Units can be secured in transit using ” twistlock ” points located at each corner of the container. Every container has a unique BIC code painted on the outside for identification and tracking, and is capable of carrying up to 20—25 metric tons. Costs for transport are calculated in twenty-foot equivalent units TEU.
When carried by rail, containers may be carried on flatcars or well cars. The latter are specially designed for container transport, and can accommodate double-stacked containers. However, the loading gauge of a rail system may restrict the modes and types of container shipment.
The smaller loading gauges often found in European railroads will only accommodate single-stacked containers. In some countries, such as the United Kingdom, there are sections of the rail network isp which high-cube containers cannot pass, or can pass through only on well cars.
On the other hand, Indian Railways runs double-stacked containers on flatcars under 25 kV overhead electrical wires. The wires must be at ieo 7. China Railway also runs io containers under overhead wires, but must use well cars to do so, since the is are only 6. Between andan average of 2, containers were reported lost at sea. Containers can also be transported in planes, as seen within intermodal freight transport.
However, transporting containers in this way is typically avoided due to the cost of doing such and the lack of availability of planes which can accommodate such awkwardly sized cargo.
There are special aviation containers, smaller than intermodal containers, called Unit load devices. There are many established methods and materials for stabilizing and securing intermodal containers loaded on ships, as well as the internal cargo inside the boxes.
Conventional restraint methods and materials such as steel strapping and wood blocking and bracing have been around for decades and are still widely used.
Polyester strapping and lashing, and synthetic webbings are also common today. Dunnage bags also known as “air bags” are used to keep unit loads in place.
Container Handbook – Section Electrical data in accordance with ISO
Flexi-bags can also be directly loaded, stacked in food-grade containers. Indeed, their standard shape 149-62 the entire ground surface of a 20′ ISO container. Dockworkers securing containers on a ship with steel lashing bars and turnbuckles. Intermodal containers which contain valuables can be 149-62 target of break-ins and burglary when left unattended.
In these cases, the container may be fitted with a isp system consisting of a motion detector and panel inside the container. The panel can trigger a siren, strobe, or light to deter intruders, or use a radio signal to alert security guards. Items that were packed incorrectly may come loose and cause a false response from an inside motion detector.
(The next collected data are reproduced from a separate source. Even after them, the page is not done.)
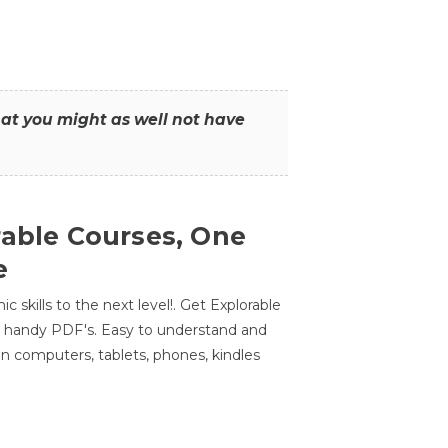
that you might as well not have
rable Courses, One
e
 skills to the next level!. Get Explorable
n handy PDF's. Easy to understand and
n computers, tablets, phones, kindles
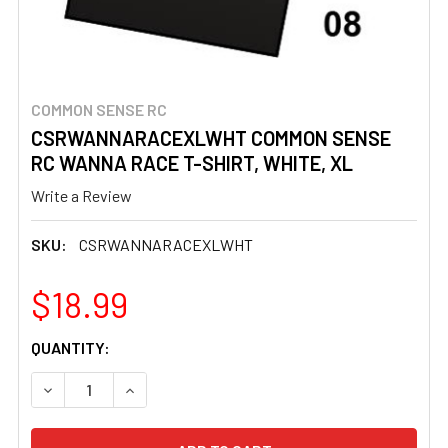
COMMON SENSE RC
CSRWANNARACEXLWHT COMMON SENSE
RC WANNA RACE T-SHIRT, WHITE, XL
Write a Review
SKU:
CSRWANNARACEXLWHT
$18.99
CURRENT
QUANTITY:
STOCK:
DECREASE QUANTITY OF CSRWANNARACEXLWHT COMMON S
INCREASE QUANTITY OF CSRWANNARACEXLWH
If criminals break in by cutting through a wall of the container, the obstructed motion detector becomes useless. Tomographic motion detectors work well in intermodal containers because they do not require a line of sight to detect motion. The entire container is covered by a volumetric sensing mesh that is not blocked by equipment or inventory.
Tomographic motion detection is not prone to misdetection due to dirt buildup as is the case for beams and infrared sensors. Container-sized units are also often used for moving large pieces of equipment to temporary sites. Specialised containers are particularly attractive to militaries already using containerisation iao move much of their freight around. Shipment of specialized equipment in this way simplifies logistics and may prevent identification of high value equipment by enemies.
Such systems may include command and control facilities, mobile operating theatres  or even missile launchers  such as the Russian 3M Klub surface-to-surface missile.